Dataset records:
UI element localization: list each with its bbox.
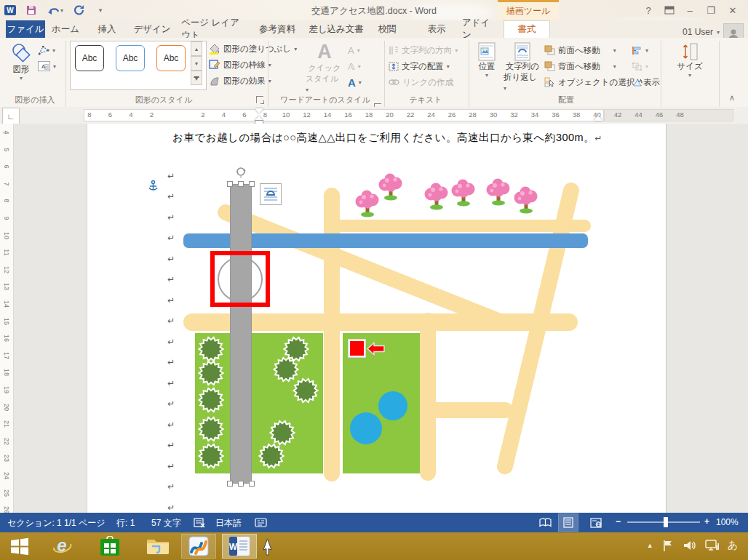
align-objects-button[interactable]: ▾ bbox=[632, 44, 648, 57]
status-pages[interactable]: 1/1 ページ bbox=[64, 517, 106, 529]
tab-file[interactable]: ファイル bbox=[6, 20, 45, 38]
align-text-button[interactable]: 文字の配置▾ bbox=[389, 60, 450, 73]
shape-styles-dialog-launcher-icon[interactable] bbox=[256, 96, 263, 103]
tab-format-active[interactable]: 書式 bbox=[504, 20, 550, 38]
shape-style-3[interactable]: Abc bbox=[156, 45, 186, 71]
read-mode-view-button[interactable] bbox=[536, 514, 554, 531]
system-tray: ▲ あ bbox=[647, 539, 738, 552]
tab-references[interactable]: 参考資料 bbox=[256, 20, 298, 38]
hruler-number: 26 bbox=[446, 111, 458, 119]
web-layout-view-button[interactable] bbox=[586, 514, 605, 531]
position-button[interactable]: 位置▾ bbox=[473, 42, 501, 79]
tab-addins[interactable]: アドイン bbox=[462, 20, 498, 38]
shape-style-1[interactable]: Abc bbox=[75, 45, 104, 71]
gallery-up-icon[interactable]: ▴ bbox=[191, 41, 202, 56]
proofing-status-icon[interactable] bbox=[194, 517, 206, 528]
first-line-indent-marker[interactable] bbox=[255, 108, 263, 113]
wordart-a-icon: A bbox=[317, 41, 332, 63]
vruler-number: 20 bbox=[3, 401, 10, 413]
zoom-out-button[interactable]: − bbox=[616, 516, 621, 527]
shape-effects-icon bbox=[209, 76, 220, 87]
edit-shape-button[interactable]: ▾ bbox=[38, 44, 55, 57]
bring-forward-button[interactable]: 前面へ移動▾ bbox=[544, 44, 616, 57]
gallery-more-icon[interactable]: ▬▾ bbox=[191, 71, 202, 85]
size-button[interactable]: サイズ▾ bbox=[669, 42, 710, 79]
tab-insert[interactable]: 挿入 bbox=[91, 20, 123, 38]
tab-mailings[interactable]: 差し込み文書 bbox=[306, 20, 367, 38]
shape-outline-button[interactable]: 図形の枠線▾ bbox=[209, 58, 271, 71]
text-outline-button[interactable]: 𝔸▾ bbox=[348, 60, 361, 73]
vruler-number: 7 bbox=[3, 178, 10, 190]
vruler-number: 24 bbox=[3, 470, 10, 481]
zoom-level[interactable]: 100% bbox=[716, 517, 739, 527]
vruler-number: 14 bbox=[3, 298, 10, 310]
ribbon-tab-row: ファイル ホーム 挿入 デザイン ページ レイアウト 参考資料 差し込み文書 校… bbox=[0, 20, 748, 38]
shape-fill-button[interactable]: 図形の塗りつぶし▾ bbox=[209, 42, 297, 55]
tab-design[interactable]: デザイン bbox=[132, 20, 172, 38]
volume-icon[interactable] bbox=[683, 540, 696, 551]
internet-explorer-icon[interactable]: e bbox=[45, 535, 79, 558]
create-link-button[interactable]: リンクの作成 bbox=[389, 76, 453, 89]
text-fill-button[interactable]: A▾ bbox=[348, 44, 360, 57]
tab-selector[interactable]: ∟ bbox=[2, 108, 20, 125]
user-dropdown-icon[interactable]: ▾ bbox=[717, 29, 720, 36]
horizontal-ruler[interactable]: 8642246810121416182022242628303234363840… bbox=[0, 107, 748, 124]
status-bar: セクション: 1 1/1 ページ 行: 1 57 文字 日本語 − + 100% bbox=[0, 513, 748, 532]
send-backward-button[interactable]: 背面へ移動▾ bbox=[544, 60, 616, 73]
hruler-number: 6 bbox=[105, 111, 116, 119]
contextual-tab-group-drawing-tools: 描画ツール bbox=[498, 0, 559, 20]
group-label-arrange: 配置 bbox=[530, 95, 602, 105]
rotate-objects-button[interactable]: ▾ bbox=[632, 76, 648, 89]
text-box-button[interactable]: A▾ bbox=[38, 60, 56, 73]
right-indent-marker[interactable] bbox=[594, 116, 602, 121]
zoom-slider-thumb[interactable] bbox=[664, 517, 668, 527]
status-section[interactable]: セクション: 1 bbox=[7, 517, 62, 529]
zoom-in-button[interactable]: + bbox=[704, 516, 709, 527]
tray-expand-icon[interactable]: ▲ bbox=[647, 542, 653, 549]
help-button[interactable]: ? bbox=[640, 3, 656, 17]
close-button[interactable]: ✕ bbox=[723, 3, 742, 17]
text-direction-button[interactable]: 文字列の方向▾ bbox=[389, 44, 458, 57]
hruler-number: 32 bbox=[509, 111, 520, 119]
status-line[interactable]: 行: 1 bbox=[116, 517, 135, 529]
hruler-number: 2 bbox=[197, 111, 209, 119]
gallery-down-icon[interactable]: ▾ bbox=[191, 56, 202, 71]
hruler-number: 20 bbox=[384, 111, 396, 119]
document-page[interactable] bbox=[87, 124, 667, 513]
action-center-flag-icon[interactable] bbox=[662, 540, 675, 552]
edit-shape-icon bbox=[38, 45, 49, 55]
start-button[interactable] bbox=[3, 535, 36, 558]
vertical-ruler[interactable]: 4567891011121314151617181920212223242526… bbox=[0, 124, 14, 513]
ime-status-icon[interactable] bbox=[255, 517, 267, 528]
word-taskbar-icon[interactable]: W bbox=[223, 535, 256, 558]
hruler-number: 30 bbox=[488, 111, 499, 119]
collapse-ribbon-icon[interactable]: ∧ bbox=[729, 93, 735, 103]
tab-home[interactable]: ホーム bbox=[49, 20, 81, 38]
status-language[interactable]: 日本語 bbox=[215, 517, 242, 529]
ribbon-display-options-button[interactable] bbox=[661, 3, 678, 17]
minimize-button[interactable]: – bbox=[681, 3, 699, 17]
windows-store-icon[interactable] bbox=[93, 535, 127, 558]
wordart-quick-styles-button[interactable]: A クイック スタイル ▾ bbox=[306, 41, 343, 93]
wrap-text-button[interactable]: 文字列の 折り返し ▾ bbox=[504, 42, 541, 92]
ribbon: 図形 ▾ ▾ A▾ 図形の挿入 Abc Abc Abc ▴ ▾ ▬▾ 図形の塗り… bbox=[0, 38, 748, 108]
tab-page-layout[interactable]: ページ レイアウト bbox=[181, 20, 248, 38]
status-chars[interactable]: 57 文字 bbox=[151, 517, 181, 529]
file-explorer-icon[interactable] bbox=[141, 535, 175, 558]
hruler-number: 22 bbox=[405, 111, 416, 119]
ime-mode-indicator[interactable]: あ bbox=[728, 539, 738, 552]
network-icon[interactable] bbox=[705, 540, 719, 551]
shapes-button[interactable]: 図形 ▾ bbox=[7, 42, 35, 81]
tab-view[interactable]: 表示 bbox=[421, 20, 453, 38]
shape-style-2[interactable]: Abc bbox=[116, 45, 145, 71]
group-objects-button[interactable]: ▾ bbox=[632, 60, 648, 73]
print-layout-view-button[interactable] bbox=[559, 514, 578, 531]
vruler-number: 15 bbox=[3, 316, 10, 327]
shape-effects-button[interactable]: 図形の効果▾ bbox=[209, 74, 271, 87]
restore-button[interactable]: ❐ bbox=[701, 3, 720, 17]
photoscape-app-icon[interactable] bbox=[182, 535, 215, 558]
tab-review[interactable]: 校閲 bbox=[371, 20, 403, 38]
hanging-indent-marker[interactable] bbox=[255, 116, 263, 121]
text-effects-button[interactable]: A▾ bbox=[348, 76, 362, 89]
user-name: 01 User bbox=[683, 27, 713, 37]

## WHAT THE EXERCISE ASKS
Look through the entries and return every line where "デザイン" appears.

## SOLVED EXERCISE
ribbon-tab-row: ファイル ホーム 挿入 デザイン ページ レイアウト 参考資料 差し込み文書 校… bbox=[0, 20, 748, 38]
tab-design[interactable]: デザイン bbox=[132, 20, 172, 38]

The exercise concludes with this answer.